++++ Excerpted records
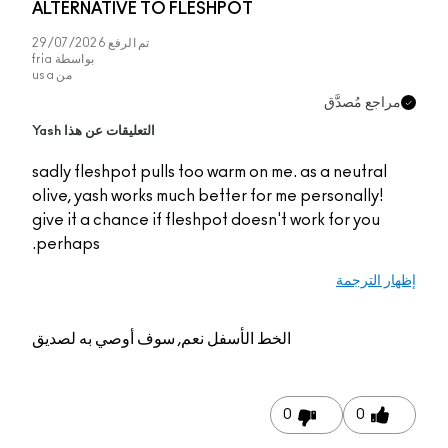
ALTERNATIVE TO FLESHPOT
تم الرفع
29/07/2026
بواسطة
fria
من
usa
راجع مُصدَّق
التعليقات عن هذا Yash
sadly fleshpot pulls too warm on me. as a neutral
olive, yash works much better for me personally!
give it a chance if fleshpot doesn't work for you
perhaps.
ار الترجمة
الخط الأسفل
نعم, سوف أوصي به لصديق
0
0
++++++++
» Task goal
Set down the entries exactly as they appear, with every picture left out.

» Solution to the exercise
ALTERNATIVE TO FLESHPOT
تم الرفع
29/07/2026
بواسطة
fria
من
usa
راجع مُصدَّق
التعليقات عن هذا Yash
sadly fleshpot pulls too warm on me. as a neutral
olive, yash works much better for me personally!
give it a chance if fleshpot doesn't work for you
perhaps.
ار الترجمة
الخط الأسفل
نعم, سوف أوصي به لصديق
0
0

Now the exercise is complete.